Discovering the Solway Firth

The Solway Firth is attracting increasing attention from scholars, these including one of our ‘Firths and Fjords’ conference speakers, Professor Ted Cowan, who referred to it in his excellent Dornoch paper from earlier this year as ‘Scotland’s forgotten frontier littoral’. Ann Lingard’s guest blog post is a different kind of contribution, which spans disciplinary boundaries in a convincing and refreshing manner. Ann’s area for study covers both sides of the estuary. It is an original approach, one which, in my opinion, allows her to identify, with verve, a history and a present that connects the adjacent coasts of England and Scotland in ways that are rarely studied. This is a piece of writing which conveys a great passion for the firth, its people, its currents, channels and margins – physical, social and cultural –  all of this highlighting Ann’s profound knowledge and sense of what can be both an appealing and troublesome place for those that spend their lives around or on it. (David)

The Solway Firth is special amongst firths and fjords in that it separates two nations, Scotland and England. The land borders were ‘debated’ for several centuries, but the marine border is a dotted line on a chart, invisible on the water.

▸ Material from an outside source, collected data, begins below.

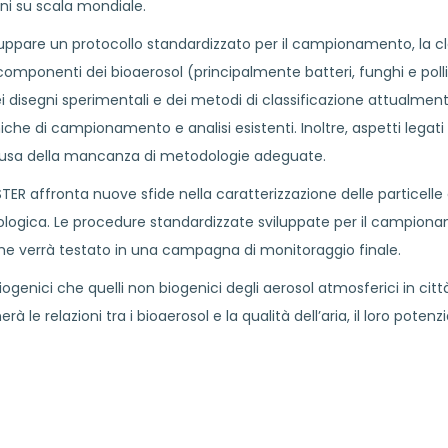
ioni su scala mondiale.
iluppare un protocollo standardizzato per il campionamento, la cla
componenti dei bioaerosol (principalmente batteri, funghi e pollin
i disegni sperimentali e dei metodi di classificazione attualmente
he di campionamento e analisi esistenti. Inoltre, aspetti legati al
 causa della mancanza di metodologie adeguate.
ER affronta nuove sfide nella caratterizzazione delle particelle 
biologica. Le procedure standardizzate sviluppate per il campiona
he verrà testato in una campagna di monitoraggio finale.
nici che quelli non biogenici degli aerosol atmosferici in città 
erà le relazioni tra i bioaerosol e la qualità dell’aria, il loro pot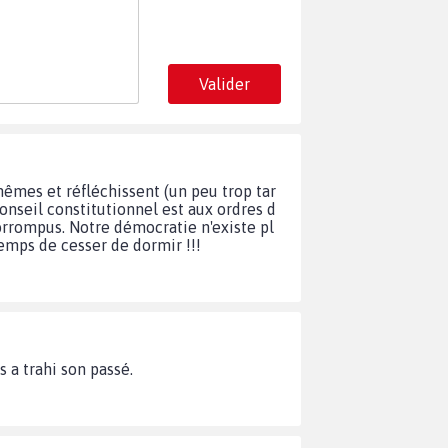
Valider
êmes et réfléchissent (un peu trop tar
conseil constitutionnel est aux ordres d
corrompus. Notre démocratie n'existe pl
temps de cesser de dormir !!!
 a trahi son passé.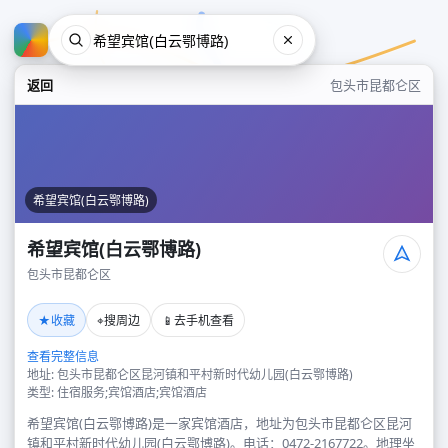
返回
包头市昆都仑区
希望宾馆(白云鄂博路)
希望宾馆(白云鄂博路)
包头市昆都仑区
希望宾馆(白云鄂博路)
★
⌖
📱
收藏
搜周边
去手机查看
包头市昆都仑区
查看完整信息
地址: 包头市昆都仑区昆河镇和平村新时代幼儿园(白云鄂博路)
类型: 住宿服务;宾馆酒店;宾馆酒店
希望宾馆(白云鄂博路)是一家宾馆酒店，地址为包头市昆都仑区昆河
镇和平村新时代幼儿园(白云鄂博路)。电话：0472-2167722。地理坐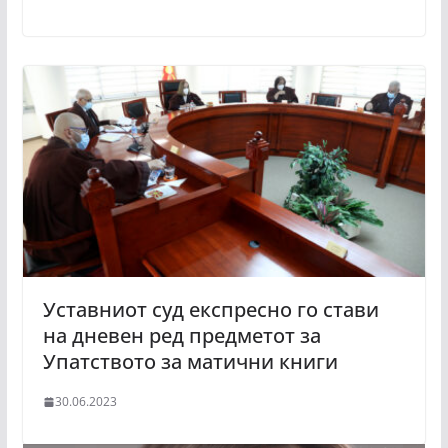
Уставниот суд експресно го стави
на дневен ред предметот за
Упатството за матични книги
30.06.2023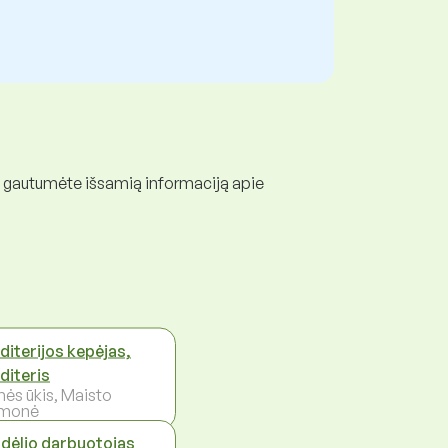
d gautumėte išsamią informaciją apie
diterijos kepėjas,
diteris
ės ūkis, Maisto
amonė
dėlio darbuotojas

The upper stretches of the sea and coasts are protected by a variety of conservation designations – European, English, Scottish. Although shell-fisheries and ‘heritage’ fisheries like stake-netting and haaf-netting have different rules and quotas each side of Solway, trawlers cross the ‘border’ as the weather and tides demand. Excellent cross-boundary organisations like the Solway Firth Partnership pull together the disparate threads of fisheries and conservation; lifeboat and coastguard teams from both countries work together.

The Solway – its sea and its margins – has such a strong character that it is nearly always referred to by its name, rarely as ‘the Firth’. It’s famous for its sunsets and the atmosphere of its wide shores, saltmarshes and ‘Mosses’; a presenter on BBC’s Autumnwatch from Caerlaverock Reserve called it ‘one of the last remaining unspoilt estuaries’ in the UK.

andrew's looking N to silloth

But this crooked finger of sea and estuary has been, and is, firmly in the sights of the energy-producers – West Cumbria calls itself Britain’s Energy CoastTM – with renewables such as E.On’s Robin Rigg offshore windfarm, and proposals for various schemes for barrages and ‘bridges’ and lagoons to harness tidal power; and plans for nuclear new-build at Moorside/Sellafield. Although the last of the undersea mines closed in 1986, West Cumbria Mining now has plans to mine undersea coking coal, and licences have been granted for Undersea Coal Gasification.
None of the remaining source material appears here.